Ovviamente oggi non ci sono più testimoni di quei tempi, ma fra chi vive a Cavaione ci sono ancora i diretti discendenti di quelle famiglie, che 150 anni fa divennero svizzere.

Fra di loro c’è Piera Plozza. “Io sono come un pettirosso”, dice la donna esile e minuta mentre rastrella a mano il fieno su un pendio. Lei è nata a Cavaione, è cresciuta qui e non è mai andata via. Se 150 anni fa il suo paese è stato dimenticato, sabato si farà una gran festa. “È bello essere svizzeri, ma io ho sempre tenuto anche all’Italia, perché ho sempre lavorato con gli italiani”, ricorda la 70enne che è stata impiegata in una maglieria e poi in un’azienda di commercio di frutta e verdura a Campascio.

Cavaione si affaccia direttamente sulla Valtellina e sulle Orobie. Una vista che Claudio Plozza vede ogni giorno da casa sua, dove una volta c’era la sede della Posta. Suo padre, Ezio Plozza, andava tre volte alla settimana a prendere lettere e pacchi a Campascio e li portava con un mulo a Cavaione. “Dato che non c’era la strada doveva farsela a piedi”, racconta l’84enne. Solo nel 1965 la serpentina è stata asfaltata. Con un collegamento più comodo la gente ha cominciato a spostarsi di più e Cavaione ha iniziato a svuotarsi.

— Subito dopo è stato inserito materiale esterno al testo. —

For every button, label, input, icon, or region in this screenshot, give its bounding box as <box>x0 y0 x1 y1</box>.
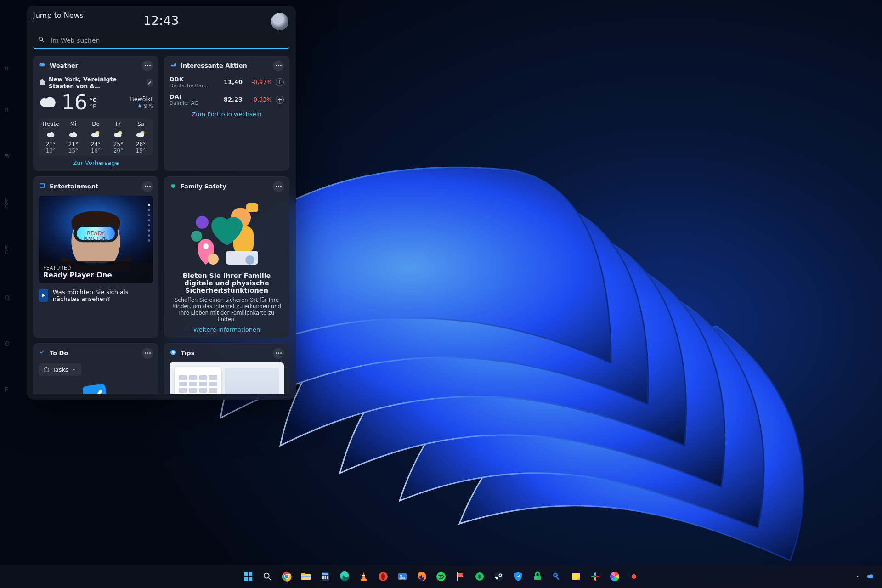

Fra gli otto abitanti attuali c’è anche Franco Balsarini, l’ultimo bambino nato a Cavaione nel 1963 ed anche l’ultimo consigliere comunale di questa frazione. Con un gruppo di aiutanti sta preparando i festeggiamenti, che si terranno all’esterno della scuola, chiusa nel 1971. “Con la festa vogliamo far capire alla gente che Cavaione esiste e vale la pena visitarlo una volta nella propria vita”, dice Franco, che viene scherzosamente chiamato “sindaco di Cavaione”.

Il titolo gli è stato conferito da Luca Plozza, presidente della Fondazione Cavaione. Il suo scopo principale è valorizzare il paesaggio e i suoi terrazzamenti. Rispetto a Piera, Claudio e Franco, Luca abita in Mesolcina. “Chi ha le origini di Cavaione torna sempre qui. Io non riesco a farne a meno. È talmente bello e particolare”, racconta.

Un sentimento che magari verrà trasmesso oggi anche ai 180 partecipanti ai festeggiamenti.